Before the Department of Education can investigate a school district, they must review all of the reports about that school district. If half the reports about your district say it’s doing too much DEI work, and the other half say that it’s not doing enough, then your district does not make an appealing target for an investigation. If your district is investigated, then the conflicting reports will become part of the investigation, and can even give your district grounds for a counter-lawsuit against bias in the Department of Education.
At a broader level, submissions to the anti-DEI reporting site are public records (with identifying information removed).
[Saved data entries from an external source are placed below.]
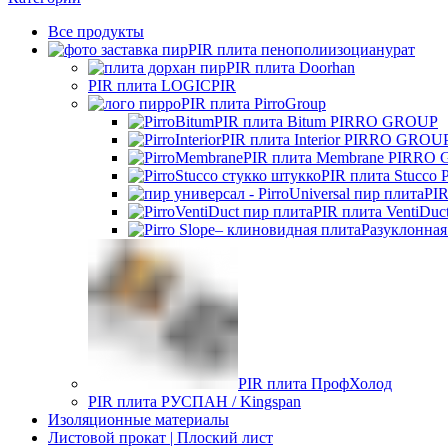
Все
продукты
PIR плита пенополиизоцианурат
PIR плита Doorhan
PIR плита LOGICPIR
PIR плита PirroGroup
PIR плита Bitum PIRRO GROUP
PIR плита Interior PIRRO GROU
PIR плита Membrane PIRRO
PIR плита Stucc
PIR
PIR плита VentiD
Разуклонная
PIR плита ПрофХолод
PIR плита РУСПАН / Kingspan
Изоляционные материалы
Листовой прокат | Плоский лист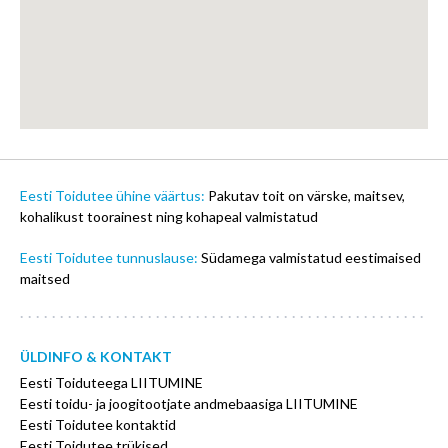
Eesti Toidutee ühine väärtus:
Pakutav toit on värske, maitsev,
kohalikust toorainest ning kohapeal valmistatud
Eesti Toidutee tunnuslause:
Südamega valmistatud eestimaised
maitsed
ÜLDINFO & KONTAKT
Eesti Toiduteega LIITUMINE
Eesti toidu- ja joogitootjate andmebaasiga LIITUMINE
Eesti Toidutee kontaktid
Eesti Toidutee trükised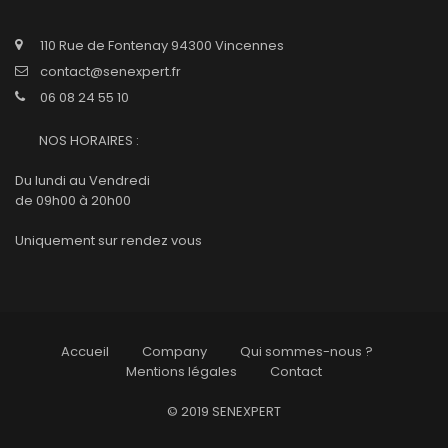
110 Rue de Fontenay 94300 Vincennes
contact@senexpert.fr
06 08 24 55 10
NOS HORAIRES :
Du lundi au Vendredi
de 09h00 à 20h00
Uniquement sur rendez vous
Accueil
Company
Qui sommes-nous ?
Mentions légales
Contact
© 2019 SENEXPERT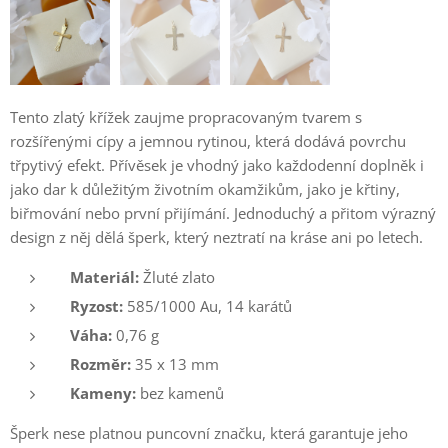
Tento zlatý křížek zaujme propracovaným tvarem s
rozšířenými cípy a jemnou rytinou, která dodává povrchu
třpytivý efekt. Přívěsek je vhodný jako každodenní doplněk i
jako dar k důležitým životním okamžikům, jako je křtiny,
biřmování nebo první přijímání. Jednoduchý a přitom výrazný
design z něj dělá šperk, který neztratí na kráse ani po letech.
Materiál:
Žluté zlato
Ryzost:
585/1000 Au, 14 karátů
Váha:
0,76 g
Rozměr:
35 x 13 mm
Kameny:
bez kamenů
Šperk nese platnou puncovní značku, která garantuje jeho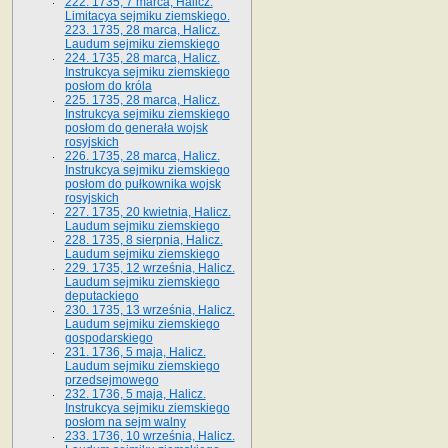
222. 1735, 7 marca, Halicz.
Limitacya sejmiku ziemskiego.
223. 1735, 28 marca, Halicz.
Laudum sejmiku ziemskiego
224. 1735, 28 marca, Halicz.
Instrukcya sejmiku ziemskiego
posłom do króla
225. 1735, 28 marca, Halicz.
Instrukcya sejmiku ziemskiego
posłom do generała wojsk
rosyjskich
226. 1735, 28 marca, Halicz.
Instrukcya sejmiku ziemskiego
posłom do pułkownika wojsk
rosyjskich
227. 1735, 20 kwietnia, Halicz.
Laudum sejmiku ziemskiego
228. 1735, 8 sierpnia, Halicz.
Laudum sejmiku ziemskiego
229. 1735, 12 września, Halicz.
Laudum sejmiku ziemskiego
deputackiego
230. 1735, 13 września, Halicz.
Laudum sejmiku ziemskiego
gospodarskiego
231. 1736, 5 maja, Halicz.
Laudum sejmiku ziemskiego
przedsejmowego
232. 1736, 5 maja, Halicz.
Instrukcya sejmiku ziemskiego
posłom na sejm walny
233. 1736, 10 września, Halicz.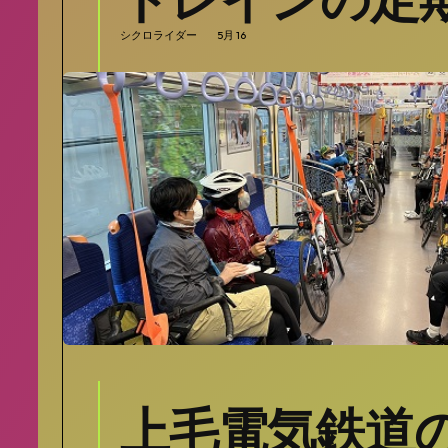
シクロライダー
5月 16
上毛電気鉄道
Watchdog organizations will be tracking the responses, and if a sizable number of complaints are demanding more DEI efforts from schools, in opposition to the explicit purpose of why the reporting form was created, then that will make the news and be another setback for the Trump administration.
If you believe that your local school district could be doing more to make schools and the school curriculum more inclusive, safe, and welcoming for all students, then we encourage you to complete the Department of Education reporting form by clicking here. The form is very short, but you can file as many reports as you like.
Examples of points you might make:
- Lack of representation of LGBTQ+ identities, people of color, people with disabilities, and non-Christian faiths in literature, history, social studies, and other parts of the curriculum
- Failure to effectively address longstanding racial disparities in educational outcomes, discipline, and graduation rates
- Failure to adequately invest time and funding for educator training, so that staff and faculty can be prepared to work with culturally diverse student populations
- Failure to enforce anti-bullying protections for LGBTQ+ students, students of color, students with disabilities, immigrant students, and non-Christian students
We also encourage you to share this feedback with your school district directly. Ask them to strengthen rather than abandon their equity and inclusion efforts, and organize with others in your community who have the same goals.
The struggle to create public schools that serve and support all students has gone on for generations, and racist, anti-LGBTQ+ politicians are again blocking the schoolhouse door. We hope that you’ll join us in advocating for the inclusive and equitable schools that all our students deserve.